*** Opening of Data for analysis ***
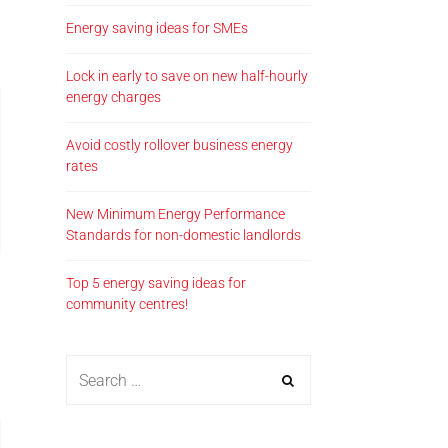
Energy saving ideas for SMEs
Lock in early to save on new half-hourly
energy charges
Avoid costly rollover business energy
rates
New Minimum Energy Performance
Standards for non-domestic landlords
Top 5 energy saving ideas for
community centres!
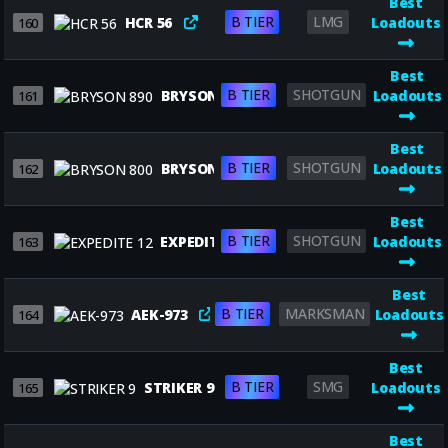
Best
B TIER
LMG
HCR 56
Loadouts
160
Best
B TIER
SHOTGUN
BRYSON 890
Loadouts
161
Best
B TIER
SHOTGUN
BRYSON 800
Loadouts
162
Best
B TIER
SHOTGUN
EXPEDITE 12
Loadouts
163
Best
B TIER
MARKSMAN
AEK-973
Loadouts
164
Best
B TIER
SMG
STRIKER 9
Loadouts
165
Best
*** Close of Data for analysis ***
◆ What the task requires
Would you retype the material exactly, omitting each picture?

◆ Response to this task
Energy saving ideas for SMEs
Lock in early to save on new half-hourly
energy charges
Avoid costly rollover business energy
rates
New Minimum Energy Performance
Standards for non-domestic landlords
Top 5 energy saving ideas for
community centres!
Best
B TIER
LMG
HCR 56
Loadouts
160
Best
B TIER
SHOTGUN
BRYSON 890
Loadouts
161
Best
B TIER
SHOTGUN
BRYSON 800
Loadouts
162
Best
B TIER
SHOTGUN
EXPEDITE 12
Loadouts
163
Best
B TIER
MARKSMAN
AEK-973
Loadouts
164
Best
B TIER
SMG
STRIKER 9
Loadouts
165
Best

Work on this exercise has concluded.